Nello specifico, secondo gli Ermellini, appostarsi a poca distanza dal luogo di lavoro, al fine di fotografare o sorvegliare i dipendenti rientra nell’alveo della previsione normativa dell’art. 660 del Codice Penale. Tale reato viene integrato da qualsiasi condotta oggettivamente idonea a determinare l’altrui molestia ed è, dunque, connotata sotto il profilo oggettivo, dall’effetto di importunare e dall’arrecare un disturbo o comunque un fastidio con la conseguenza di interferire nella sfera privata altrui o nelle relazioni degli altri.
Nel caso di specie, un uomo, si appostava dietro ad un albero, al fine di fotografare i dipendenti al momento dell’entrate e dell’uscita per accertarsi che non venissero rubati dei beni di proprietà della moglie che erano custoditi al suo interno. Gli stessi, accortisi della presenza dell’uomo, hanno chiamato i carabinieri e successivamente hanno presentato formale denuncia.
Secondo la Suprema Corte, la condotta di cui all’articolo 660 del Codice Penale si configura anche con una sola azione di disturbo o molestia, non essendo necessario il parametro dell’abitualità per il configurarsi del reato. La fattispecie in oggetto punisce qualsiasi condotta che possa arrecare disturbo, fastidio o anche solo importuni la persona attraverso delle interferenze nell’altrui vita privata.

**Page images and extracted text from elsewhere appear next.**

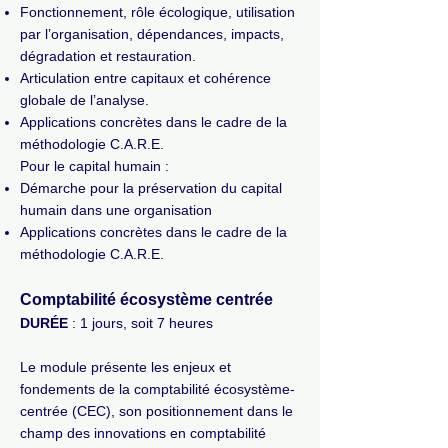
Fonctionnement, rôle écologique, utilisation
par l’organisation, dépendances, impacts,
dégradation et restauration.
Articulation entre capitaux et cohérence
globale de l’analyse.
Applications concrètes dans le cadre de la
méthodologie C.A.R.E.
Pour le capital humain :
Démarche pour la préservation du capital
humain dans une organisation
Applications concrètes dans le cadre de la
méthodologie C.A.R.E.
Comptabilité écosystème centrée
DURÉE
: 1 jours, soit 7 heures
Le module présente les enjeux et
fondements de la comptabilité écosystème-
centrée (CEC), son positionnement dans le
champ des innovations en comptabilité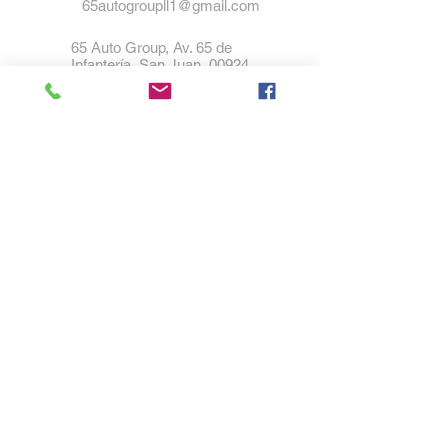
LLAVE INTELIGENTE RACKS 
65autogroupll1@gmail.com
DE TECHO FULL POWER 
65 Auto Group, Av. 65 de
POCO MILLAGE 
Infantería, San Juan, 00924
FINANCIAMIENTO 
DISPONIBLE ATRAVES DE 
BANCA LOCAL 
COOPERATIVAS LOCALES Y 
FEDERALES PARA CITA Y 
PRUEBA DE MANEJO 
COMUNICATE ALEX 
REGUERA 787-344-7563 787-
366-7474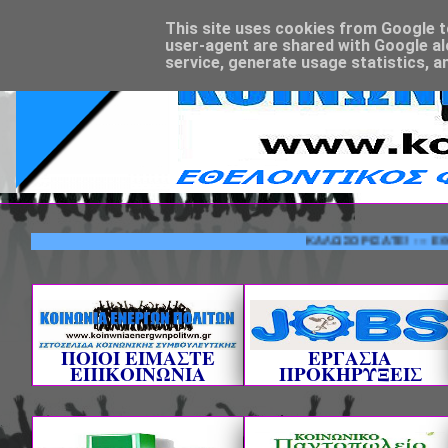
This site uses cookies from Google to 
user-agent are shared with Google al
service, generate usage statistics, a
ΚΑΛΩΣΟΡΙΣΑΤΕ! --- ΕΘΕΛΟΝΤ
ΠΟΙΟΙ ΕΙΜΑΣΤΕ
ΕΡΓΑΣΙΑ
ΕΠΙΚΟΙΝΩΝΙΑ
ΠΡΟΚΗΡΥΞΕΙΣ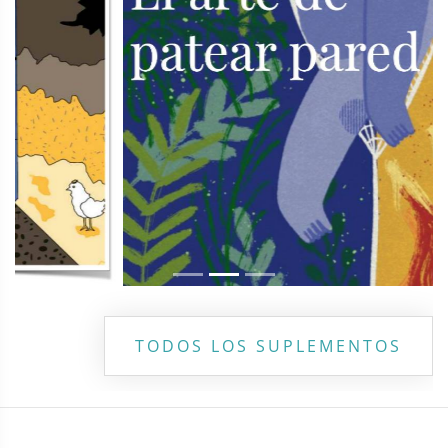
TODOS LOS SUPLEMENTOS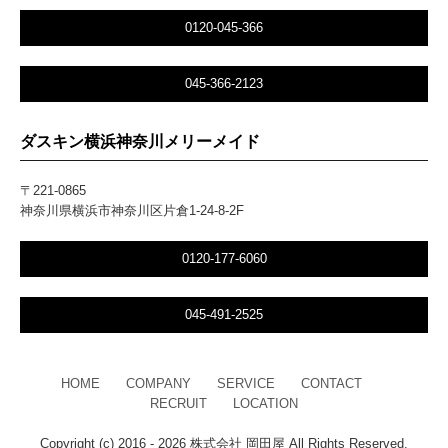
0120-045-366
045-366-2123
ダスキン横浜神奈川メリーメイド
〒221-0865
神奈川県横浜市神奈川区片倉1-24-8-2F
0120-177-6060
045-491-2525
HOME
COMPANY
SERVICE
CONTACT
RECRUIT
LOCATION
Copyright (c) 2016 - 2026 株式会社 岡田屋 All Rights Reserved.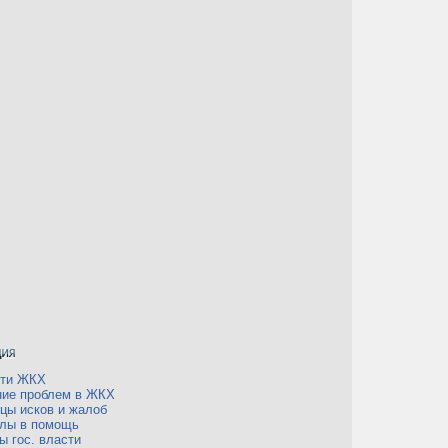
сти ЖКХ
ие проблем в ЖКХ
цы исков и жалоб
лы в помощь
ы гос. власти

Difatti le testimonianze degli addetti, ma anche dei Carabinieri, hanno confermato che le azioni dell’uomo "alteravano le normali condizioni di tranquillità alle quali avevano diritto nello svolgimento del proprio lavoro [i dipendenti], attraverso una azione impertinente, indiscreta, invadente, senz'altro riconducibile nella nozione di petulanza".
Per i Giudici, l’occasionalità della condotta e la presunta tutela di un asserito diritto violato dai dipendenti, non hanno alcuna rilevanza ai fini di una giustificabilità della condotta posta in essere dall’uomo.